**Task instructions:** Check every line of the records below for the string "actual", then report only how many lines have it.

(Stored data)

○ ○ ○ ○ ○

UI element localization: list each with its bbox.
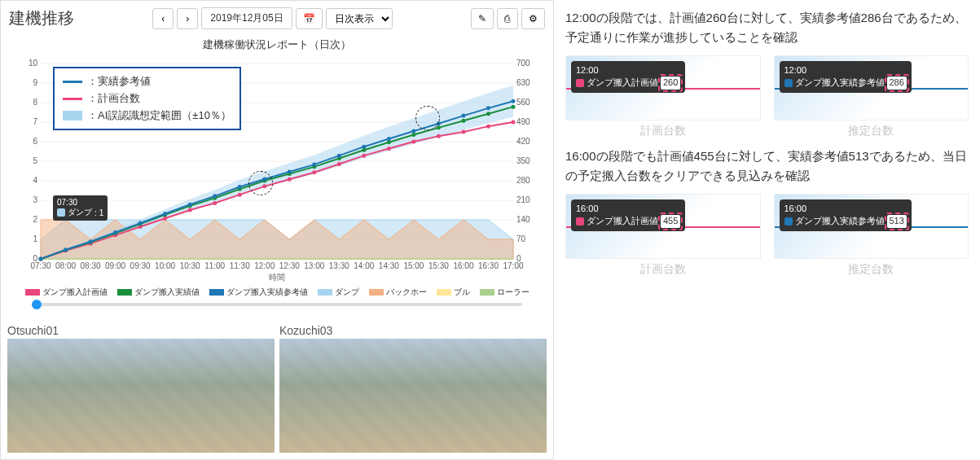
edit-button[interactable]: ✎ xyxy=(471,8,494,29)
svg-text:350: 350 xyxy=(516,156,530,165)
legend-item[interactable]: ブル xyxy=(437,287,470,298)
svg-text:10:30: 10:30 xyxy=(180,261,200,270)
svg-point-64 xyxy=(288,177,292,182)
svg-text:時間: 時間 xyxy=(269,273,285,282)
explanation-1600: 16:00の段階でも計画値455台に対して、実績参考値513であるため、当日の予… xyxy=(565,147,969,186)
svg-text:16:00: 16:00 xyxy=(453,261,473,270)
svg-text:3: 3 xyxy=(33,195,37,204)
time-slider-row xyxy=(7,301,547,308)
next-day-button[interactable]: › xyxy=(177,8,198,29)
print-button[interactable]: ⎙ xyxy=(497,8,518,29)
prev-day-button[interactable]: ‹ xyxy=(152,8,174,29)
svg-text:8: 8 xyxy=(33,98,37,107)
chart-legend-overlay: ：実績参考値 ：計画台数 ：AI誤認識想定範囲（±10％） xyxy=(53,67,241,130)
svg-text:07:30: 07:30 xyxy=(30,261,51,270)
svg-point-68 xyxy=(387,147,391,151)
calendar-button[interactable]: 📅 xyxy=(296,8,323,29)
svg-point-105 xyxy=(312,163,316,167)
view-mode-select[interactable]: 日次表示 xyxy=(326,8,393,29)
legend-item[interactable]: ダンプ搬入実績参考値 xyxy=(209,287,308,298)
svg-text:70: 70 xyxy=(516,234,526,243)
svg-point-112 xyxy=(486,106,490,110)
legend-item[interactable]: ダンプ搬入実績値 xyxy=(117,287,200,298)
camera-2-title: Kozuchi03 xyxy=(279,324,547,337)
header-bar: 建機推移 ‹ › 2019年12月05日 📅 日次表示 ✎ ⎙ ⚙ xyxy=(4,4,550,33)
svg-point-62 xyxy=(238,193,242,197)
dashboard-panel: 建機推移 ‹ › 2019年12月05日 📅 日次表示 ✎ ⎙ ⚙ 建機稼働状況… xyxy=(0,0,554,460)
svg-point-111 xyxy=(461,114,465,118)
chart-container: 建機稼働状況レポート（日次） ：実績参考値 ：計画台数 ：AI誤認識想定範囲（±… xyxy=(4,33,550,321)
camera-1-title: Otsuchi01 xyxy=(7,324,275,337)
svg-text:140: 140 xyxy=(516,215,530,224)
tooltip-detail-1600-actual: 16:00 ダンプ搬入実績参考値 513 xyxy=(774,194,969,259)
svg-text:08:30: 08:30 xyxy=(81,261,101,270)
svg-point-60 xyxy=(188,208,192,212)
svg-text:09:00: 09:00 xyxy=(105,261,125,270)
svg-point-69 xyxy=(411,140,415,144)
svg-text:09:30: 09:30 xyxy=(130,261,151,270)
settings-button[interactable]: ⚙ xyxy=(521,8,545,29)
svg-text:5: 5 xyxy=(33,156,37,165)
svg-text:16:30: 16:30 xyxy=(478,261,499,270)
chart-title: 建機稼働状況レポート（日次） xyxy=(7,37,547,52)
svg-text:700: 700 xyxy=(516,59,530,68)
svg-point-103 xyxy=(262,177,266,181)
svg-point-96 xyxy=(89,239,93,243)
svg-text:560: 560 xyxy=(516,98,530,107)
time-slider[interactable] xyxy=(32,303,522,306)
svg-text:15:30: 15:30 xyxy=(428,261,449,270)
svg-text:6: 6 xyxy=(33,137,37,146)
svg-text:11:00: 11:00 xyxy=(204,261,225,270)
svg-text:14:00: 14:00 xyxy=(354,261,374,270)
svg-text:17:00: 17:00 xyxy=(503,261,523,270)
svg-text:4: 4 xyxy=(33,176,37,185)
annotation-panel: 12:00の段階では、計画値260台に対して、実績参考値286台であるため、予定… xyxy=(554,0,980,460)
svg-point-106 xyxy=(337,154,341,158)
svg-point-73 xyxy=(512,120,516,125)
svg-point-90 xyxy=(437,125,441,129)
svg-text:15:00: 15:00 xyxy=(403,261,424,270)
svg-point-61 xyxy=(213,201,217,205)
svg-point-67 xyxy=(362,154,366,158)
calendar-icon: 📅 xyxy=(303,13,315,24)
svg-point-93 xyxy=(512,105,516,109)
tooltip-detail-1200-actual: 12:00 ダンプ搬入実績参考値 286 xyxy=(774,55,969,120)
svg-point-109 xyxy=(411,129,415,133)
svg-point-63 xyxy=(262,184,266,188)
camera-row: Otsuchi01 Kozuchi03 xyxy=(4,321,550,456)
svg-text:1: 1 xyxy=(33,234,37,243)
svg-text:10: 10 xyxy=(29,59,38,68)
legend-item[interactable]: バックホー xyxy=(369,287,427,298)
svg-text:210: 210 xyxy=(516,195,530,204)
svg-text:12:00: 12:00 xyxy=(254,261,275,270)
slider-thumb[interactable] xyxy=(32,300,42,309)
legend-item[interactable]: ローラー xyxy=(480,287,530,298)
svg-point-72 xyxy=(486,125,490,129)
svg-point-110 xyxy=(437,121,441,125)
svg-point-66 xyxy=(337,162,341,166)
legend-item[interactable]: ダンプ搬入計画値 xyxy=(25,287,108,298)
svg-point-107 xyxy=(362,145,366,149)
legend-item[interactable]: ダンプ xyxy=(318,287,359,298)
svg-point-95 xyxy=(64,248,68,252)
svg-point-94 xyxy=(39,257,43,261)
camera-2-feed[interactable] xyxy=(279,339,547,453)
svg-point-92 xyxy=(486,112,490,116)
settings-icon: ⚙ xyxy=(529,13,538,24)
svg-point-71 xyxy=(461,130,465,134)
edit-icon: ✎ xyxy=(478,13,486,24)
svg-point-99 xyxy=(163,212,167,216)
explanation-1200: 12:00の段階では、計画値260台に対して、実績参考値286台であるため、予定… xyxy=(565,8,969,47)
svg-text:9: 9 xyxy=(33,78,37,87)
chart-series-legend: ダンプ搬入計画値ダンプ搬入実績値ダンプ搬入実績参考値ダンプバックホーブルローラー xyxy=(7,283,547,301)
svg-point-91 xyxy=(461,119,465,123)
svg-text:13:00: 13:00 xyxy=(304,261,324,270)
svg-text:630: 630 xyxy=(516,78,530,87)
svg-point-89 xyxy=(411,133,415,137)
current-date: 2019年12月05日 xyxy=(201,7,292,29)
tooltip-detail-1600-plan: 16:00 ダンプ搬入計画値 455 xyxy=(565,194,761,259)
svg-text:420: 420 xyxy=(516,137,530,146)
svg-point-113 xyxy=(512,99,516,103)
svg-text:08:00: 08:00 xyxy=(55,261,76,270)
camera-1-feed[interactable] xyxy=(7,339,275,453)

○ ○ ○ ○ ○

**Response area:** 2